Press Shift + Enter. You should see the message printed just below the cell. That’s the full loop: write code → run it → inspect the output.

If you ever see an error, don’t panic. You can read it slowly to figure out exactly where things went wrong, but it’s also okay to ask Gemini (since we’re using Colab) or another GenAI for help in understanding the error message (or “Traceback.”). You can and should do this in a way that helps you learn, not just mindlessly copy-paste. Ask the AI for clear and simple explanations tailored to your current level of understanding, and then try to understand and apply the answer.

Run code cells with the play button or Shift + Enter (runs cell and moves to next). If a cell takes time, you’ll see a spinner.

Essential Python Concepts for Data Work

Every value in Python has a type. Three types are fundamental:

  • Integers are whole numbers, like 42
  • Floats are numbers with decimals, like 42.0
  • Strings are text, wrapped in quotes, like "Quinn and Nora are obsessed with cats!"

You can use either single quotes ' ' or double quotes " " for strings.

Mathematical Expressions

Python can act like a calculator. An expression combines values with operators:

2 + 2
2 * 9
10 / 2
2 + 9 * 7  # follows normal order of operations

If you want to control the order, use parentheses: (2 + 9) * 7.

String Operations

The same operators can mean different things with strings. With text, + means concatenate (join):

print('Data analysis' + ' can be exciting!)')
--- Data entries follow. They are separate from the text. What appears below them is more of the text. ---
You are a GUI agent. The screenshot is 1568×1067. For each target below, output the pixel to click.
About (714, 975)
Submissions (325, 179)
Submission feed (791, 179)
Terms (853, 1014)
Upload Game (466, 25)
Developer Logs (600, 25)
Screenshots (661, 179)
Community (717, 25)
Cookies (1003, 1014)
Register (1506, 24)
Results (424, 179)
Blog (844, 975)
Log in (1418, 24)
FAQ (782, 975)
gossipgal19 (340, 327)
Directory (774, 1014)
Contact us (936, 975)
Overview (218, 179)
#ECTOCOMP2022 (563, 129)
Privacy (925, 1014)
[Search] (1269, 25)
If you mix numbers and strings, you’ll need to convert the number to text:

# str( ) converts a number to a string
str(42) + ' is the answer'

You can also “multiply” a string by an integer to repeat it:

'Sociology/Criminology ' * 3

Variables and Assignment

A variable is a name you give to a value so you can refer to it later, like putting something in a labeled container. The assignment operator = stores a value in that name:

a_number = 16
print(a_number)
a_number * a_number

Choose variable names that describe what they hold. last_name is better than ln. It makes your code easier to read, especially when you return to it next week or share it with a classmate.
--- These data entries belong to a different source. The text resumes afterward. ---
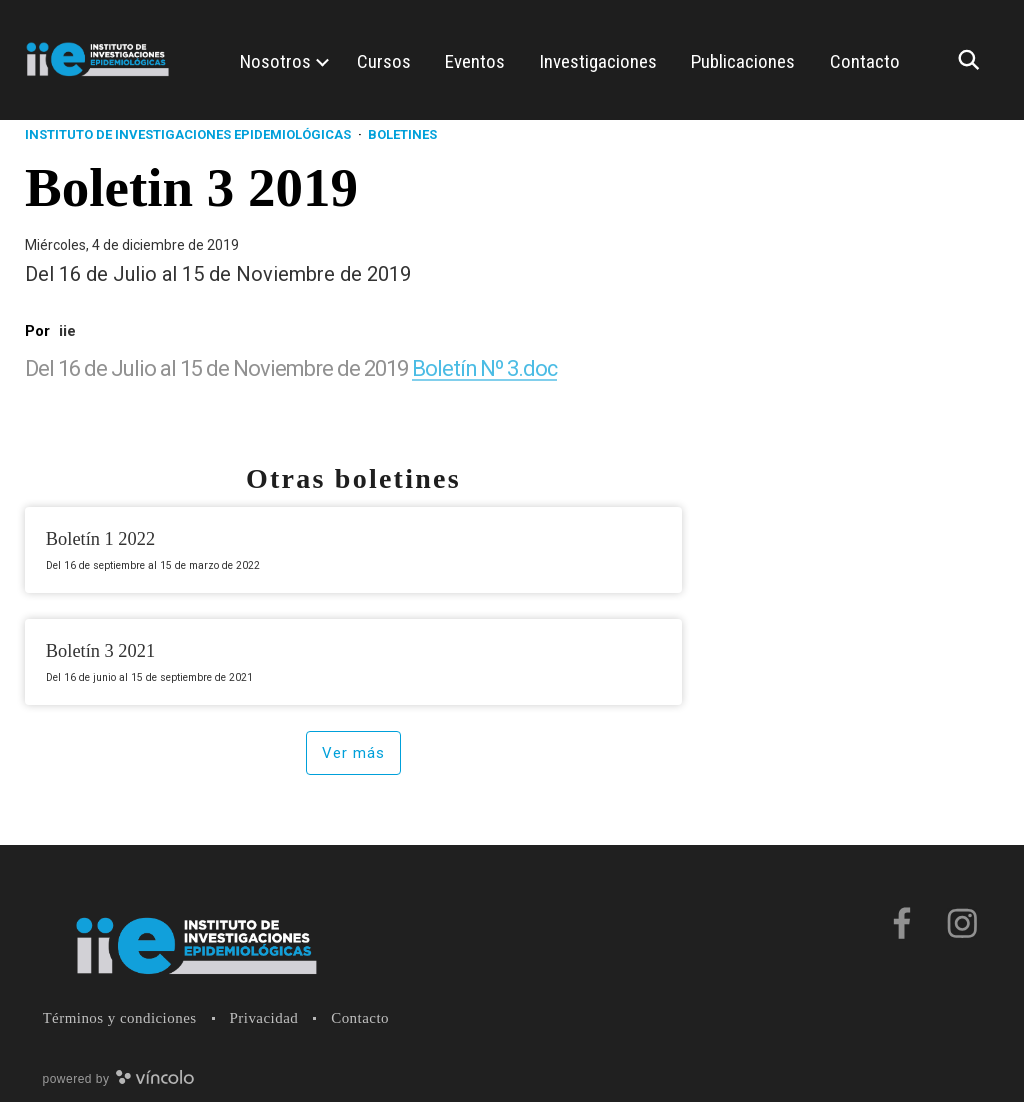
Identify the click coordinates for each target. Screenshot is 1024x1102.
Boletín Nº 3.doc (485, 368)
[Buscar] (974, 60)
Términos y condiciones (120, 1018)
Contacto (360, 1018)
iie (67, 331)
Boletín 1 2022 (100, 539)
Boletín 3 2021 (100, 651)
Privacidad (264, 1018)
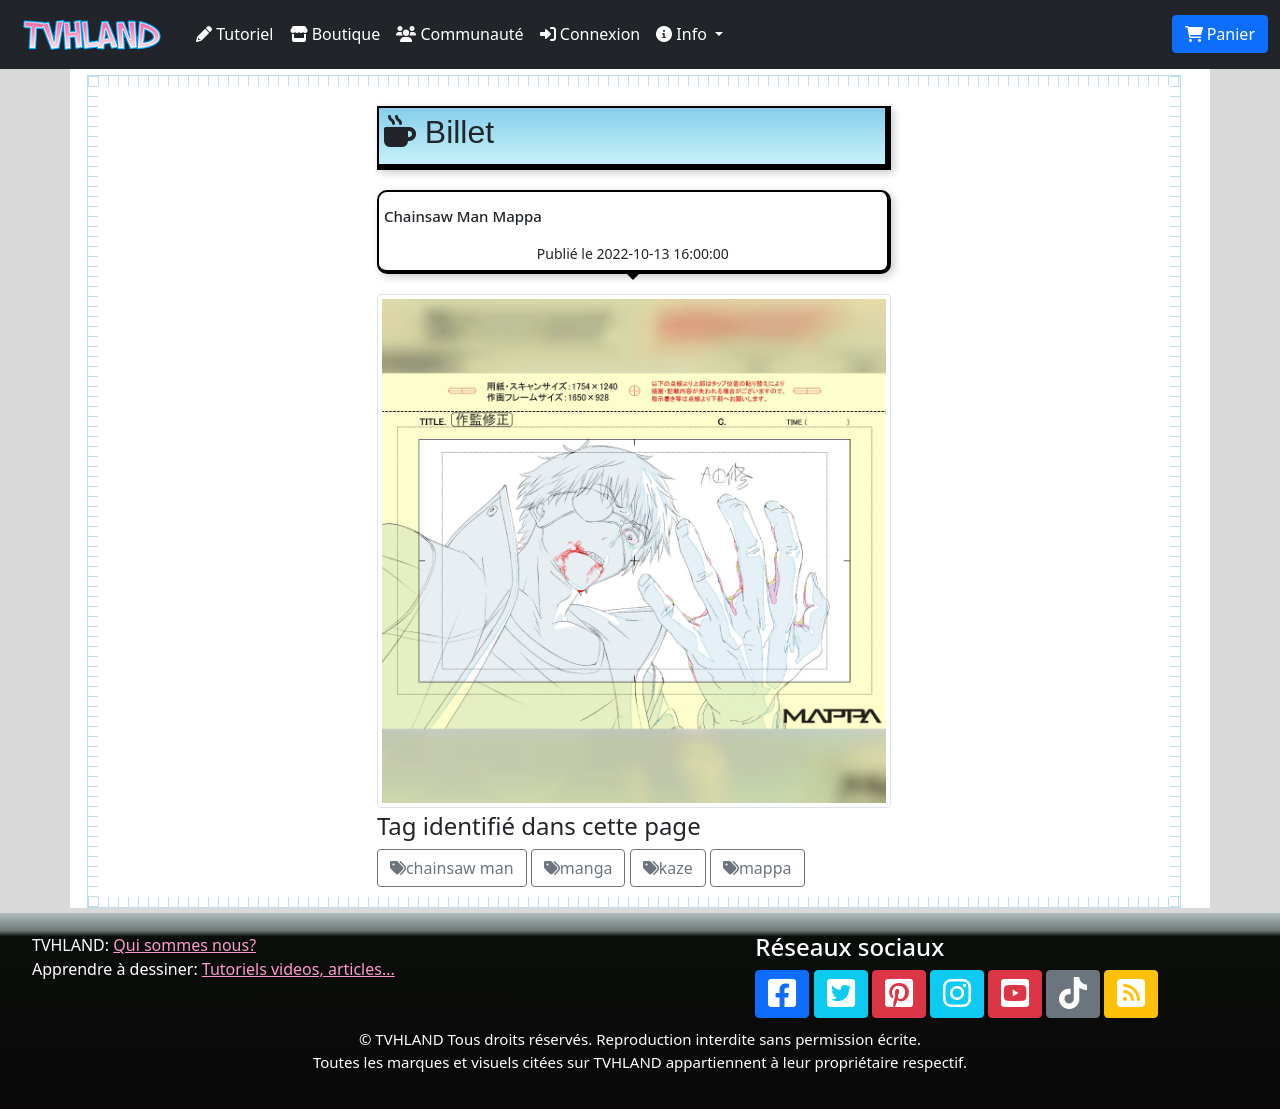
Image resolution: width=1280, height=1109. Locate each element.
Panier (1220, 34)
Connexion (590, 34)
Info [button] (683, 34)
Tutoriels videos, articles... (298, 969)
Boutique (335, 34)
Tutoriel (235, 34)
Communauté (459, 34)
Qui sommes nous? (184, 945)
Here’s a small example that builds a sentence from pieces:

city = 'Cologne'
country = 'Germany'
sentence = city + ' is the fourth-most populous city in ' + country + '.'
print(sentence)

Good Habits for Credible, Reproducible Research

Mix code and explanation in notebooks. Use clear names for files and variables. Test your work with Runtime → Restart and run all to ensure everything runs from a clean start.

Saving and Downloading Your Work

Colab autosaves to your Google Drive, so you won’t lose work if your browser closes. You can also share a notebook with a link, just like a Google Doc. You can also download your notebook in different formats via File → Download. The .ipynb format is the standard Jupyter notebook file, which preserves both code and output. The .py format is a plain Python script that contains only the code.

Note for Sociology/Criminology 3040 Students

When you need to submit something to Brightspace, download it via File → Download as a .ipynb (Jupyter notebook) and a .py (plain Python script). Submit both files together in the Brightspace assignment dropbox.

What’s Ahead

This introduction established both conceptual foundations (the storytelling framework) and technical foundations (Python basics, Colab environment). The next chapter immediately applies these skills to a real research task: collecting polling data from the web.